While managing menopause-associated fatigue can be challenging, here are some lifestyle changes and complementary therapies that may help you develop a menopause self-care plan.

exercise and aging

1. Regular Exercise

If you are dealing with extreme fatigue, exercise may be the last thing you want to try to improve your energy levels. What a dilemma! You are too tired to exercise. But exercise improves energy utilization and cardiovascular function in your body, boosting energy.3,4

Experts recommend about 30 minutes of aerobic exercise per day, along with two strength-building sessions per week.

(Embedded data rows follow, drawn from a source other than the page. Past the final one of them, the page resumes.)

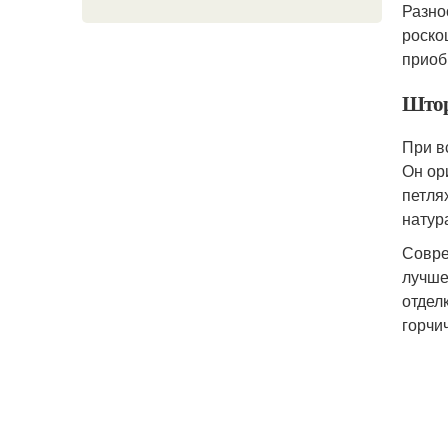
Разно
роско
приоб
Штор
При в
Он ор
петля
натур
Совре
лучше
отдел
горчи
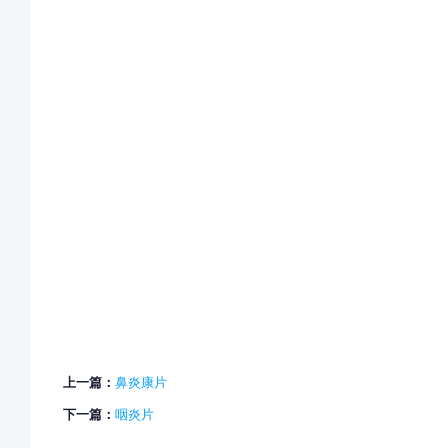
上一篇：
鼻炎康片
下一篇：
咽炎片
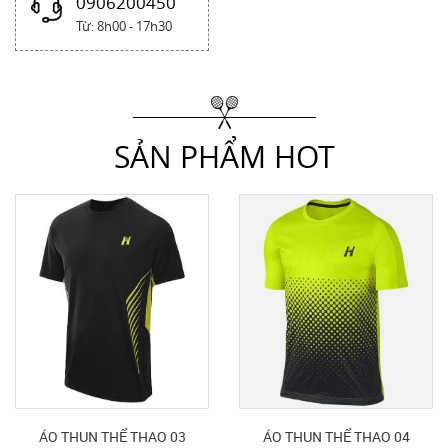
0906200450
Từ: 8h00 - 17h30
SẢN PHẨM HOT
ÁO THUN THỂ THAO 03
ÁO THUN THỂ THAO 04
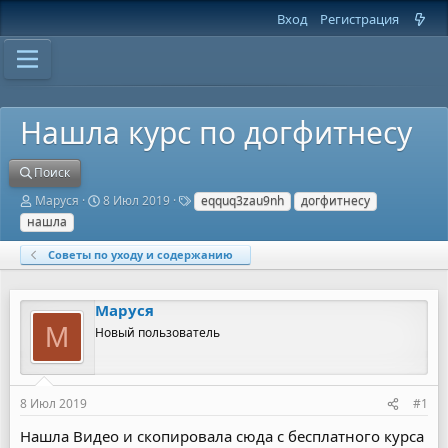
Вход
Регистрация
Нашла курс по догфитнесу
Поиск
А
Д
Т
Маруся
8 Июл 2019
eqquq3zau9nh
догфитнесу
в
а
е
нашла
т
т
г
о
а
и
Советы по уходу и содержанию
р
н
т
а
е
ч
Маруся
м
а
ы
л
М
Новый пользователь
а
8 Июл 2019
#1
Нашла Видео и скопировала сюда с бесплатного курса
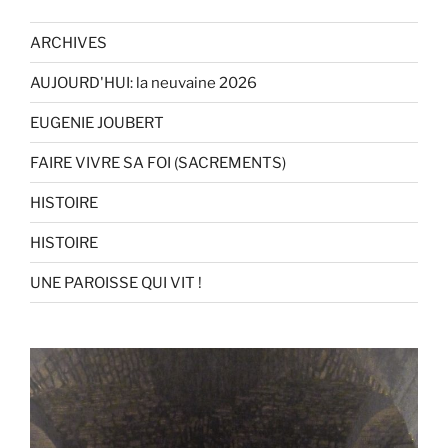
ARCHIVES
AUJOURD'HUI: la neuvaine 2026
EUGENIE JOUBERT
FAIRE VIVRE SA FOI (SACREMENTS)
HISTOIRE
HISTOIRE
UNE PAROISSE QUI VIT !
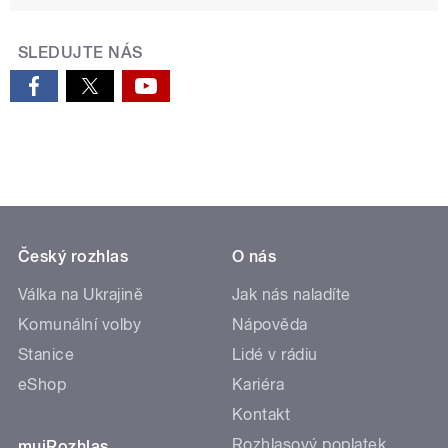
SLEDUJTE NÁS
Český rozhlas
O nás
Válka na Ukrajině
Jak nás naladíte
Komunální volby
Nápověda
Stanice
Lidé v rádiu
eShop
Kariéra
Kontakt
Rozhlasový poplatek
mujRozhlas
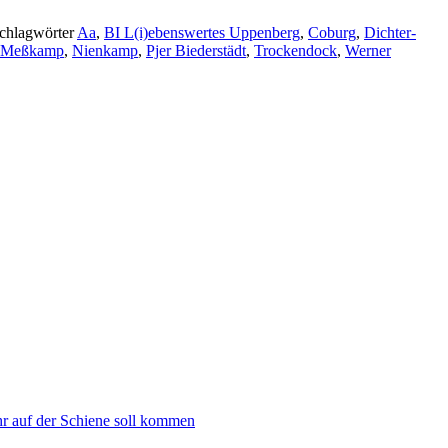
chlagwörter
Aa
,
BI L(i)ebenswertes Uppenberg
,
Coburg
,
Dichter-
Meßkamp
,
Nienkamp
,
Pjer Biederstädt
,
Trockendock
,
Werner
hr auf der Schiene soll kommen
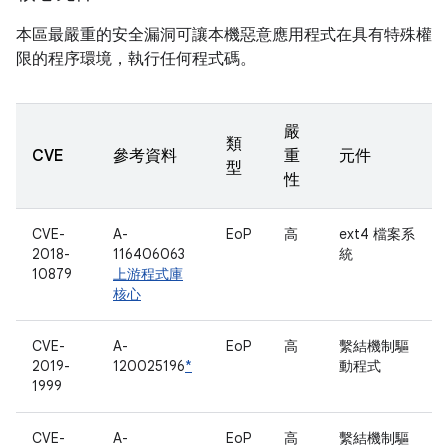
本區最嚴重的安全漏洞可讓本機惡意應用程式在具有特殊權
限的程序環境，執行任何程式碼。
嚴
類
CVE
參考資料
重
元件
型
性
CVE-
A-
EoP
高
ext4 檔案系
2018-
116406063
統
10879
上游程式庫
核心
CVE-
A-
EoP
高
繫結機制驅
2019-
120025196
*
動程式
1999
CVE-
A-
EoP
高
繫結機制驅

Benefits of exercise include:

  • Increasing endurance and strength
  • Boosting mood
  • Improving sleep quality
  • Improving cardiorespiratory function
  • Helping with weight management
  • Increasing bone mass
  • Reducing stress

Start with stretching and walking throughout the day. Increase the length and intensity of exercise slowly. Choose activities you enjoy.5 Muscle loss, or sarcopenia, is common with aging. Exercise can slow this process, restoring energy and strength, improving mitochondrial function, and improving signaling processes in muscle.

2. Establish a Good Sleep Routine

The odds are against good sleep when you are passing through perimenopause. Hormonal fluxes causing night sweats and hot flashes, insomnia, and nighttime urination urges can make getting restful and restorative sleep difficult.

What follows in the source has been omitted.